DESDE MI MUNDO

  • Por Mariano Nin
  • Columnista

Es pequeño, tan pequeño que apenas lo puedo ver cuando se asoma por la ventanilla del auto con sus ojitos iluminados y tristes, pero más que tristes cansados.

Escucho en la radio que el peaje volvió a bajar. Fue de cinco a quince mil guaraníes, y de quince a diez, y me río solo. A veces nos toman por idiotas. No bajó, subió 100 por ciento.

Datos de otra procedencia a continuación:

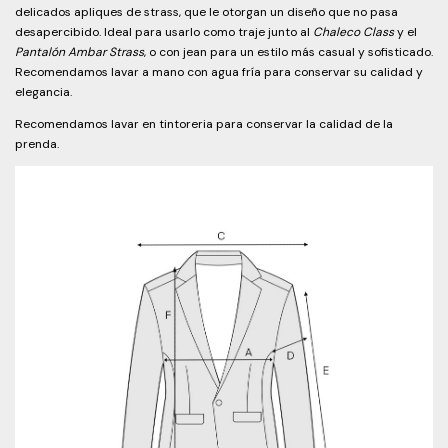
delicados apliques de strass, que le otorgan un diseño que no pasa
desapercibido. Ideal para usarlo como traje junto al
Chaleco Class
y el
Pantalón Ambar Strass
, o con jean para un estilo más casual y sofisticado.
Recomendamos lavar a mano con agua fría para conservar su calidad y
elegancia.
Recomendamos lavar en tintoreria para conservar la calidad de la
prenda.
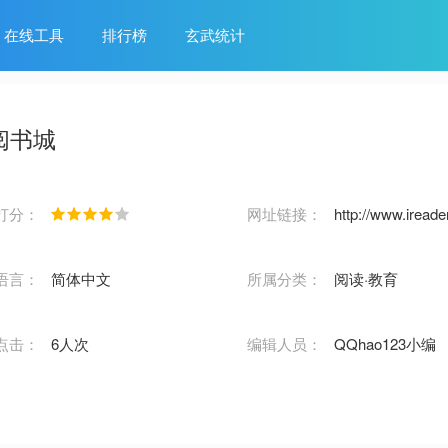
在线工具
排行榜
玄武统计
阅书城
打分：
网址链接：
http://www.ireade
语言：
简体中文
所属分类：
阅读·教育
点击：
6人次
编辑人员：
QQhao123小编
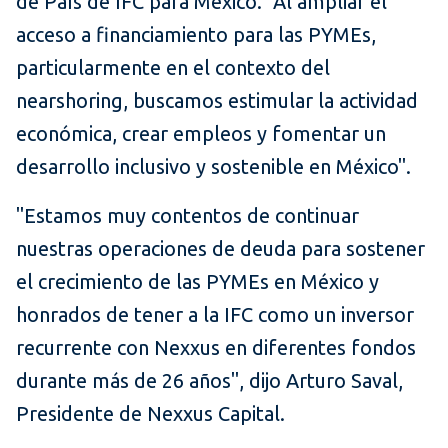
de País de IFC para México. "Al ampliar el
acceso a financiamiento para las PYMEs,
particularmente en el contexto del
nearshoring, buscamos estimular la actividad
económica, crear empleos y fomentar un
desarrollo inclusivo y sostenible en México".
"Estamos muy contentos de continuar
nuestras operaciones de deuda para sostener
el crecimiento de las PYMEs en México y
honrados de tener a la IFC como un inversor
recurrente con Nexxus en diferentes fondos
durante más de 26 años", dijo Arturo Saval,
Presidente de Nexxus Capital.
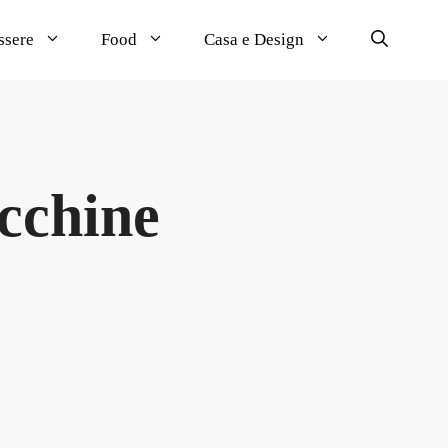
ssere
Food
Casa e Design
ucchine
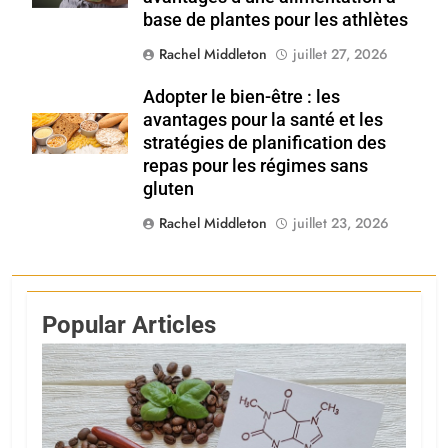
base de plantes pour les athlètes
Rachel Middleton
juillet 27, 2026
Adopter le bien-être : les
avantages pour la santé et les
Shutterstock
stratégies de planification des
repas pour les régimes sans
gluten
Rachel Middleton
juillet 23, 2026
Popular Articles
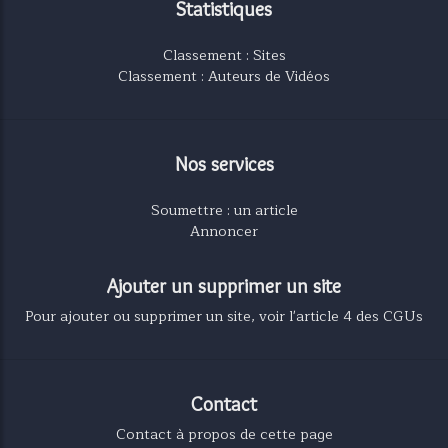
Statistiques
Classement : Sites
Classement : Auteurs de Vidéos
Nos services
Soumettre : un article
Annoncer
Ajouter un supprimer un site
Pour ajouter ou supprimer un site, voir l'article 4 des CGUs
Contact
Contact à propos de cette page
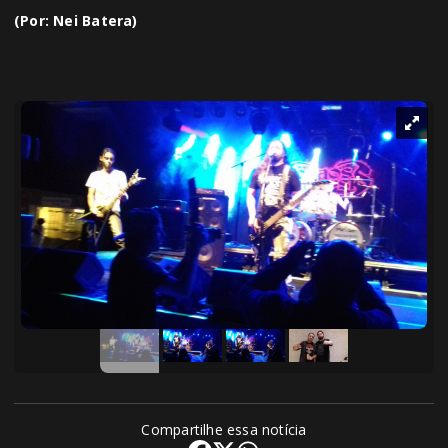
(Por: Nei Batera)
Compartilhe essa notícia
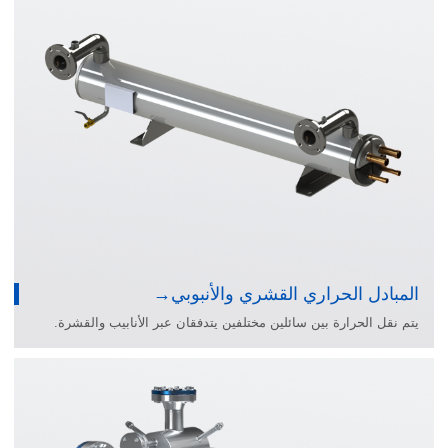
المبادل الحراري القشري والأنبوبي
يتم نقل الحرارة بين سائلين مختلفين يتدفقان عبر الأنابيب والقشرة.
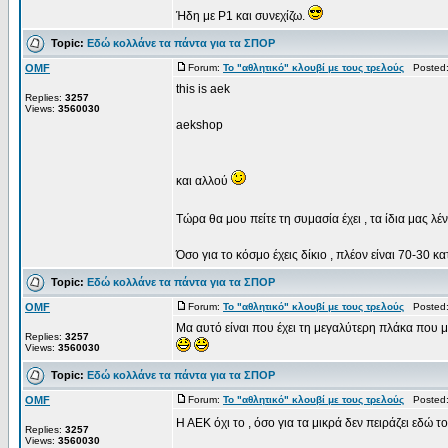
Ήδη με P1 και συνεχίζω.
Topic:
Εδώ κολλάνε τα πάντα για τα ΣΠΟΡ
OMF
Forum:
Το "αθλητικό" κλουβί με τους τρελούς
Posted: 
this is aek
Replies:
3257
Views:
3560030
aekshop
και αλλού
Τώρα θα μου πείτε τη συμασία έχει , τα ίδια μας λέ
Όσο για το κόσμο έχεις δίκιο , πλέον είναι 70-30 κατ
Topic:
Εδώ κολλάνε τα πάντα για τα ΣΠΟΡ
OMF
Forum:
Το "αθλητικό" κλουβί με τους τρελούς
Posted: 
Μα αυτό είναι που έχει τη μεγαλύτερη πλάκα που μ
Replies:
3257
Views:
3560030
Topic:
Εδώ κολλάνε τα πάντα για τα ΣΠΟΡ
OMF
Forum:
Το "αθλητικό" κλουβί με τους τρελούς
Posted: 
H AEK όχι το , όσο για τα μικρά δεν πειράζει εδώ τ
Replies:
3257
Views:
3560030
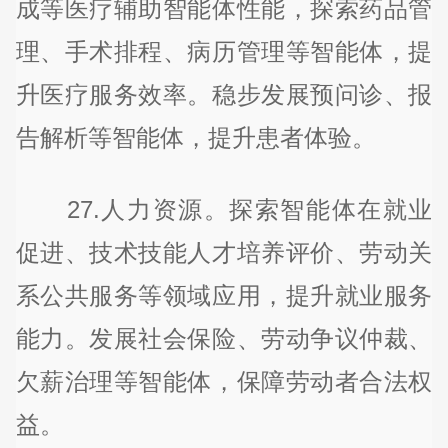
成等医疗辅助智能体性能，探索药品管
理、手术排程、病历管理等智能体，提
升医疗服务效率。稳步发展预问诊、报
告解析等智能体，提升患者体验。
27.人力资源。探索智能体在就业
促进、技术技能人才培养评价、劳动关
系公共服务等领域应用，提升就业服务
能力。发展社会保险、劳动争议仲裁、
欠薪治理等智能体，保障劳动者合法权
益。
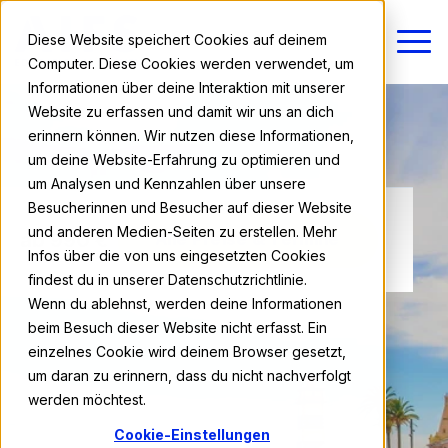
Diese Website speichert Cookies auf deinem
Computer. Diese Cookies werden verwendet, um
Informationen über deine Interaktion mit unserer
Website zu erfassen und damit wir uns an dich
erinnern können. Wir nutzen diese Informationen,
um deine Website-Erfahrung zu optimieren und
um Analysen und Kennzahlen über unsere
Besucherinnen und Besucher auf dieser Website
und anderen Medien-Seiten zu erstellen. Mehr
ab 990 €
Alle Preise & Termine
Infos über die von uns eingesetzten Cookies
findest du in unserer Datenschutzrichtlinie.
Wenn du ablehnst, werden deine Informationen
beim Besuch dieser Website nicht erfasst. Ein
einzelnes Cookie wird deinem Browser gesetzt,
um daran zu erinnern, dass du nicht nachverfolgt
werden möchtest.
Cookie-Einstellungen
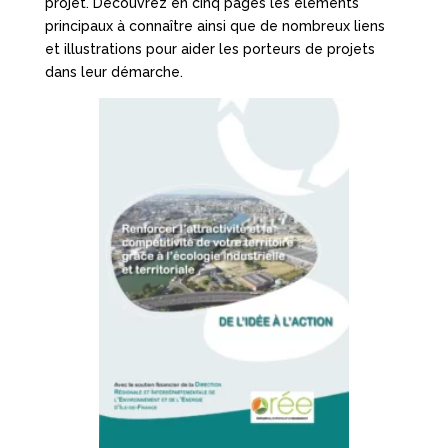
projet. Découvrez en cinq pages les éléments
principaux à connaître ainsi que de nombreux liens
et illustrations pour aider les porteurs de projets
dans leur démarche.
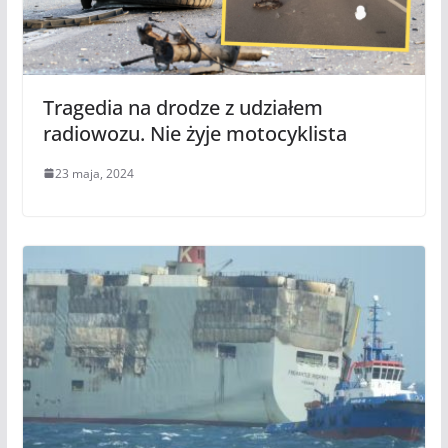
Tragedia na drodze z udziałem
radiowozu. Nie żyje motocyklista
23 maja, 2024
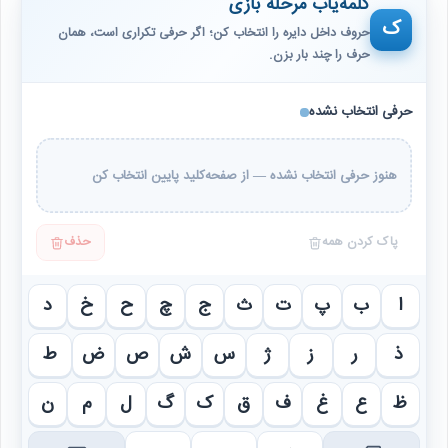
کلمه‌یاب مرحله بازی
ک
حروف داخل دایره را انتخاب کن؛ اگر حرفی تکراری است، همان
حرف را چند بار بزن.
حرفی انتخاب نشده
هنوز حرفی انتخاب نشده — از صفحه‌کلید پایین انتخاب کن
پاک کردن همه
حذف
ا
ب
پ
ت
ث
ج
چ
ح
خ
د
ذ
ر
ز
ژ
س
ش
ص
ض
ط
ظ
ع
غ
ف
ق
ک
گ
ل
م
ن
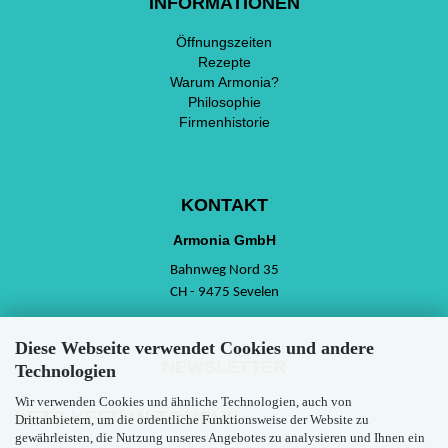
INFORMATIONEN
Öffnungszeiten
Rezepte
Warum Armonia?
Philosophie
Firmenhistorie
KONTAKT
Armonia GmbH
Bahnweg Nord 35
CH - 9475 Sevelen
Diese Webseite verwendet Cookies und andere
NEWSLETTER
Technologien
Wir verwenden Cookies und ähnliche Technologien, auch von
LETS KEEP IN TOUCH!!
Drittanbietern, um die ordentliche Funktionsweise der Website zu
gewährleisten, die Nutzung unseres Angebotes zu analysieren und Ihnen ein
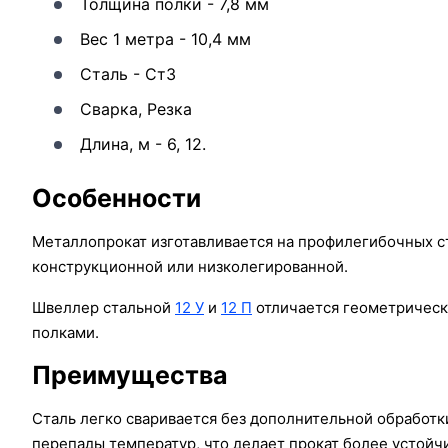
Толщина полки - 7,8 мм
Вес 1 метра - 10,4 мм
Сталь - Ст3
Сварка, Резка
Длина, м - 6, 12.
Особенности
Металлопрокат изготавливается на профилегибочных ст
конструкционной или низколегированной.
Швеллер стальной
12 У
и
12 П
отличается геометрическ
полками.
Преимущества
Сталь легко сваривается без дополнительной обработк
перепады температур, что делает прокат более устой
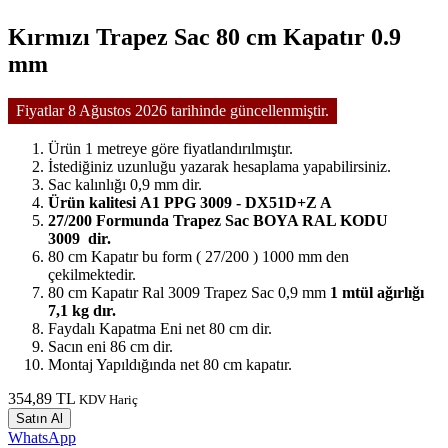
Kırmızı Trapez Sac 80 cm Kapatır 0.9
mm
Fiyatlar 8 Ağustos 2026 tarihinde güncellenmiştir.
Ürün 1 metreye göre fiyatlandırılmıştır.
İstediğiniz uzunluğu yazarak hesaplama yapabilirsiniz.
Sac kalınlığı 0,9 mm dir.
Ürün kalitesi A1 PPG 3009 - DX51D+Z A
27/200 Formunda Trapez Sac BOYA RAL KODU
3009 dir.
80 cm Kapatır bu form ( 27/200 ) 1000 mm den
çekilmektedir.
80 cm Kapatır Ral 3009 Trapez Sac 0,9 mm
1 mtül ağırlığı
7,1 kg dır.
Faydalı Kapatma Eni net 80 cm dir.
Sacın eni 86 cm dir.
Montaj Yapıldığında net 80 cm kapatır.
354,89 TL
KDV Hariç
Satın Al
WhatsApp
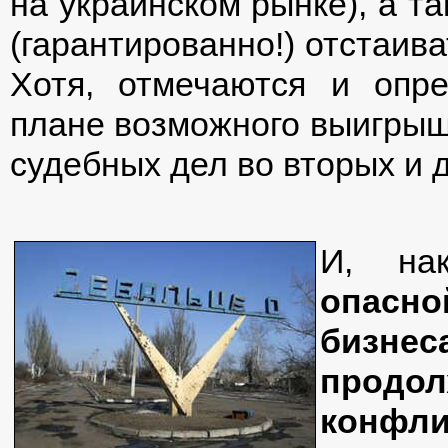
на украинском рынке), а 
(гарантированно!) отстаива
Хотя, отмечаются и опр
плане возможного выигры
судебных дел во вторых и 
И, на
опасн
бизн
прод
конфли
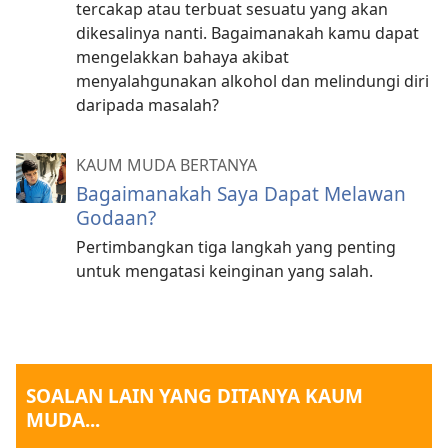
tercakap atau terbuat sesuatu yang akan
dikesalinya nanti. Bagaimanakah kamu dapat
mengelakkan bahaya akibat
menyalahgunakan alkohol dan melindungi diri
daripada masalah?
KAUM MUDA BERTANYA
Bagaimanakah Saya Dapat Melawan
Godaan?
Pertimbangkan tiga langkah yang penting
untuk mengatasi keinginan yang salah.
SOALAN LAIN YANG DITANYA KAUM
MUDA...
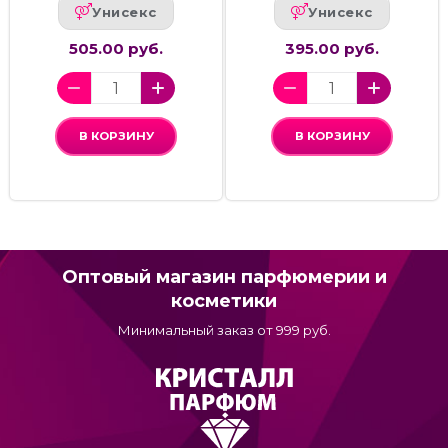
Унисекс
Унисекс
505.00 руб.
395.00 руб.
В КОРЗИНУ
В КОРЗИНУ
Оптовый магазин парфюмерии и
косметики
Минимальный заказ от 999 руб.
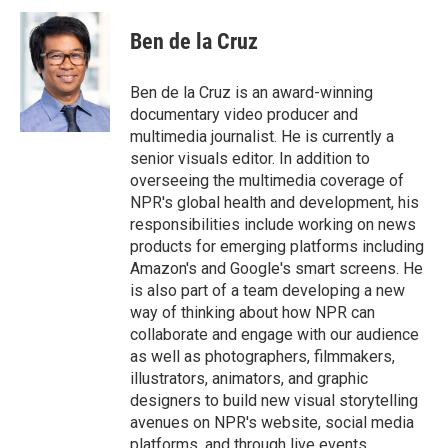
Ben de la Cruz
Ben de la Cruz is an award-winning
documentary video producer and
multimedia journalist. He is currently a
senior visuals editor. In addition to
overseeing the multimedia coverage of
NPR's global health and development, his
responsibilities include working on news
products for emerging platforms including
Amazon's and Google's smart screens. He
is also part of a team developing a new
way of thinking about how NPR can
collaborate and engage with our audience
as well as photographers, filmmakers,
illustrators, animators, and graphic
designers to build new visual storytelling
avenues on NPR's website, social media
platforms, and through live events.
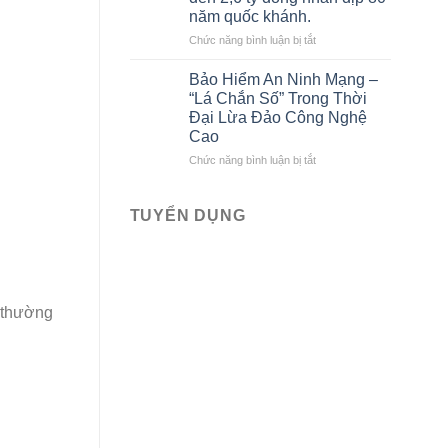
tô
Bảo
năm quốc khánh.
liên
Việt
kết
ở
Chức năng bình luận bị tắt
với
Bảo
Bảo
hiểm
Bảo Hiểm An Ninh Mạng –
hiểm
Bảo
“Lá Chắn Số” Trong Thời
Bảo
Việt
Đại Lừa Đảo Công Nghệ
Việt
tri
Cao
mới
ân
nhất
khách
ở
Chức năng bình luận bị tắt
hàng
Bảo
với
Hiểm
ưu
An
TUYỂN DỤNG
đãi
Ninh
lên
Mạng
đến
–
2,6
“Lá
tỷ
Chắn
 thường
đồng
Số”
nhân
Trong
dịp
Thời
80
Đại
năm
Lừa
quốc
Đảo
khánh.
Công
Nghệ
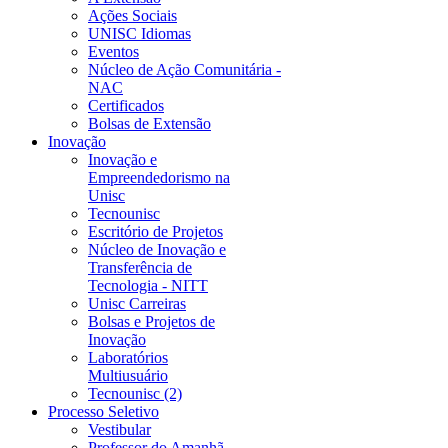
Ações Sociais
UNISC Idiomas
Eventos
Núcleo de Ação Comunitária -
NAC
Certificados
Bolsas de Extensão
Inovação
Inovação e
Empreendedorismo na
Unisc
Tecnounisc
Escritório de Projetos
Núcleo de Inovação e
Transferência de
Tecnologia - NITT
Unisc Carreiras
Bolsas e Projetos de
Inovação
Laboratórios
Multiusuário
Tecnounisc (2)
Processo Seletivo
Vestibular
Professor do Amanhã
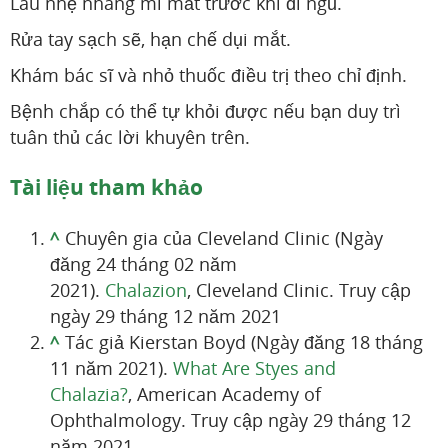
Lau nhẹ nhàng mí mắt trước khi đi ngủ.
Rửa tay sạch sẽ, hạn chế dụi mắt.
Khám bác sĩ và nhỏ thuốc điều trị theo chỉ định.
Bệnh chắp có thể tự khỏi được nếu bạn duy trì
tuân thủ các lời khuyên trên.
Tài liệu tham khảo
^
Chuyên gia của Cleveland Clinic (Ngày
đăng 24 tháng 02 năm
2021).
Chalazion
, Cleveland Clinic. Truy cập
ngày 29 tháng 12 năm 2021
^
Tác giả Kierstan Boyd (Ngày đăng 18 tháng
11 năm 2021).
What Are Styes and
Chalazia?
, American Academy of
Ophthalmology. Truy cập ngày 29 tháng 12
năm 2021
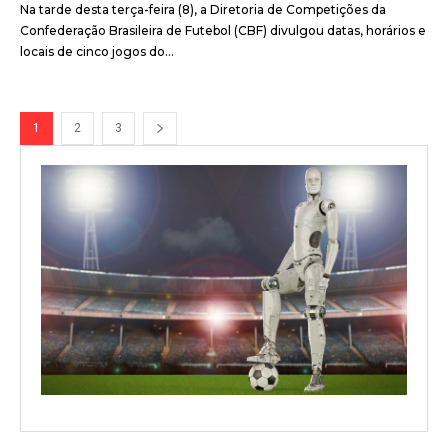
Na tarde desta terça-feira (8), a Diretoria de Competições da
Confederação Brasileira de Futebol (CBF) divulgou datas, horários e
locais de cinco jogos do...
1
2
3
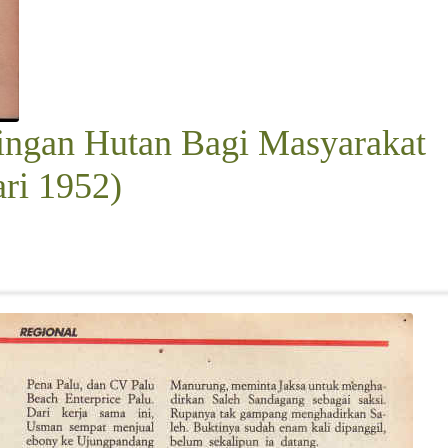
ingan Hutan Bagi Masyarakat
ri 1952)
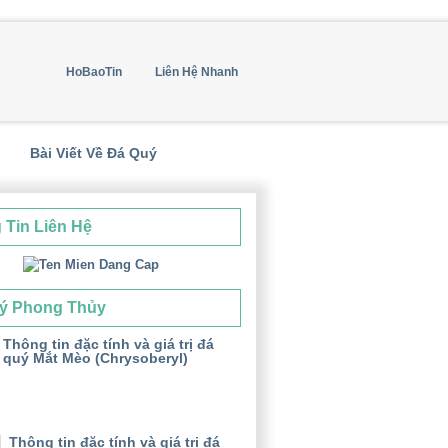
HoBaoTin
Liên Hệ Nhanh
Bài Viết Về Đá Quý
 Tin Liên Hệ
ý Phong Thủy
Thông tin đặc tính và giá trị đá
quý Mắt Mèo (Chrysoberyl)
Thông tin đặc tính và giá trị đá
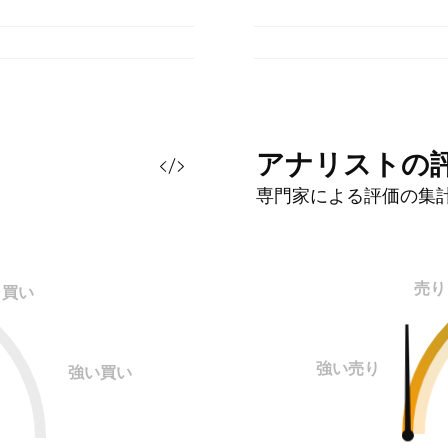
アナリストの
専門家による評価の集
売り
買い
強い売り
強い買い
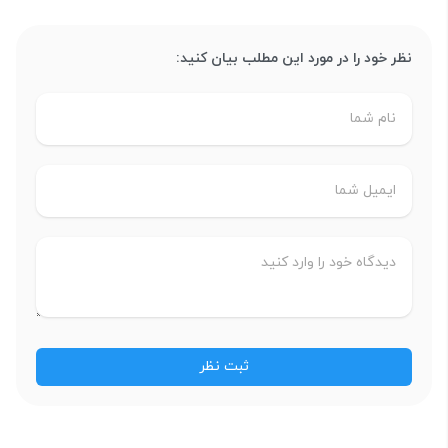
نظر خود را در مورد این مطلب بیان کنید:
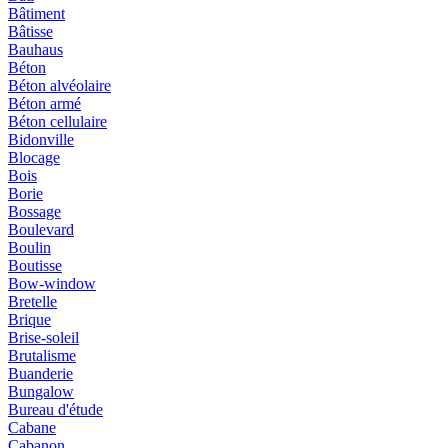
Bâtiment
Bâtisse
Bauhaus
Béton
Béton alvéolaire
Béton armé
Béton cellulaire
Bidonville
Blocage
Bois
Borie
Bossage
Boulevard
Boulin
Boutisse
Bow-window
Bretelle
Brique
Brise-soleil
Brutalisme
Buanderie
Bungalow
Bureau d'étude
Cabane
Cabanon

Hago un esfuerzo por mirar su carita sucia y me sorprende su porte segura y rutinaria. Su pequeña figura se mezcla con adolescentes, jóvenes y adultos que se juegan unos guaraníes en el semáforo de Mariscal López y Sacramento. Allí un supermercado social te trae al auto desde frutas a bolsas de basura.

Me pregunta: ¿puedo limpiar su vidrio? No espera mi respuesta, mueve sus pequeñas manitos a un ritmo acelerado, pero coordinado. Lo que puedas, me dice, mientras busco unas monedas que se escurren en mi bolsillo.

Las luces del semáforo cambian y corre a mi lado unos metros, mientras las monedas se me escapan entre las manos y un río de vehículos me toca la bocina para que acelere la marcha.

Se da por vencido y me grita: no se preocupe señor a la vuelta. Me deja pensando, mientras un sentimiento de impotencia y compasión me aprieta el pecho. Pienso, si le hubiese dado unas monedas quizás no le hubiese faltado por lo menos el pan. Pero es tarde, el tiempo me apura y mis responsabilidades me impiden dar la vuelta.

La calle es un hervidero de gente apurada, sofocada por una insólita ola de calor en un agosto insólito. Fue la primera imagen de este día que se me quedó grabada. Pero la rutina pronto se encarga de borrarla de mis pensamientos.

Vuelvo a casa. Guillermo Domaniczky desde el Trece adelanta algunas noticias. Ponerse al día y estar informado siempre será una ventaja. Y entonces sucede. Vuelvo a ver su carita sucia, mientras el cronista habla de violencia familiar y siento un nudo en la garganta.

Su padre lo castigó brutalmente por unas monedas, mientras el periodista explica que Josecito (ahora sé su nombre), era explotado por un padre alcohólico y una madre permisiva.

El hombre no le había creído que el día no había sido tan bueno y había mandado al chico a Emergencias Médicas con dos costillas rotas y el cuerpito magullado. La de Josecito es la historia de cientos de niños que son explotados en las calles ante la mirada cómplice de quienes deberían velar por que estas cosas no sucedan.

Es una realidad que crece al ritmo de la pobreza y se alimenta de la ineficiencia del Estado y de un gobierno que a las puertas de irse sigue sin encontrar los mecanismos para tratar un problema que va más allá de los niños, más allá de la violencia, más allá de unas monedas que, a veces, se tornan escurridizas.

Pero nos distraen con boludeces mientras las cosas importantes están aprisionadas en una caja cerrada y con llave… esperando al genio que la abra y cambie nuestras historias. Pero esa... esa sí será otra historia.